Copy the lines verbatim, beginning with the line that contains "Batu Bara Tumpah di Teluk" and continuing through the end of the data, and only those lines.

> _Records excerpted from a collection_:
************

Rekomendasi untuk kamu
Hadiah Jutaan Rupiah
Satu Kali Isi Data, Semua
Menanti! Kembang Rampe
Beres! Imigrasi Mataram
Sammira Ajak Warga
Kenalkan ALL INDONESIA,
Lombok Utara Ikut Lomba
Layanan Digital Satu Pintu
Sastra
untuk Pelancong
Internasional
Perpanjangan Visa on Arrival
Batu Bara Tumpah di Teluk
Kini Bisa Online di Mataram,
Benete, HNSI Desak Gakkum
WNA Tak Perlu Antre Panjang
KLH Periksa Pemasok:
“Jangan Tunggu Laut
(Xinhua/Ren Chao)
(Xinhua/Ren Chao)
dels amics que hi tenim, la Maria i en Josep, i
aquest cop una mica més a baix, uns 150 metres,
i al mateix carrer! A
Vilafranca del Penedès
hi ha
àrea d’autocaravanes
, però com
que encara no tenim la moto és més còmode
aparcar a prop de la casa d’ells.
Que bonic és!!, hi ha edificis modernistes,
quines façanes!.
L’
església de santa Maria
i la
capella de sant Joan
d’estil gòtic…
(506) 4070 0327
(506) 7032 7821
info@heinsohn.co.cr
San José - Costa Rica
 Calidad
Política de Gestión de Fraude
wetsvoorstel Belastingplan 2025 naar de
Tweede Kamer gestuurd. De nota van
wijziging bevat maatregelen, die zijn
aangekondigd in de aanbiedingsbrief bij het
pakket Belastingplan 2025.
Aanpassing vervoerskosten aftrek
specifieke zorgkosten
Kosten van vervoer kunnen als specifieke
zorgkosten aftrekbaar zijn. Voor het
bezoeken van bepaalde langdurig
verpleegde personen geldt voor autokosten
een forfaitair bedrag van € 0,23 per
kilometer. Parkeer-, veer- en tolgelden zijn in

************

> _Result of the exercise_:
Batu Bara Tumpah di Teluk
Kini Bisa Online di Mataram,
Benete, HNSI Desak Gakkum
WNA Tak Perlu Antre Panjang
KLH Periksa Pemasok:
“Jangan Tunggu Laut
(Xinhua/Ren Chao)
(Xinhua/Ren Chao)
dels amics que hi tenim, la Maria i en Josep, i
aquest cop una mica més a baix, uns 150 metres,
i al mateix carrer! A
Vilafranca del Penedès
hi ha
àrea d’autocaravanes
, però com
que encara no tenim la moto és més còmode
aparcar a prop de la casa d’ells.
Que bonic és!!, hi ha edificis modernistes,
quines façanes!.
L’
església de santa Maria
i la
capella de sant Joan
d’estil gòtic…
(506) 4070 0327
(506) 7032 7821
info@heinsohn.co.cr
San José - Costa Rica
 Calidad
Política de Gestión de Fraude
wetsvoorstel Belastingplan 2025 naar de
Tweede Kamer gestuurd. De nota van
wijziging bevat maatregelen, die zijn
aangekondigd in de aanbiedingsbrief bij het
pakket Belastingplan 2025.
Aanpassing vervoerskosten aftrek
specifieke zorgkosten
Kosten van vervoer kunnen als specifieke
zorgkosten aftrekbaar zijn. Voor het
bezoeken van bepaalde langdurig
verpleegde personen geldt voor autokosten
een forfaitair bedrag van € 0,23 per
kilometer. Parkeer-, veer- en tolgelden zijn in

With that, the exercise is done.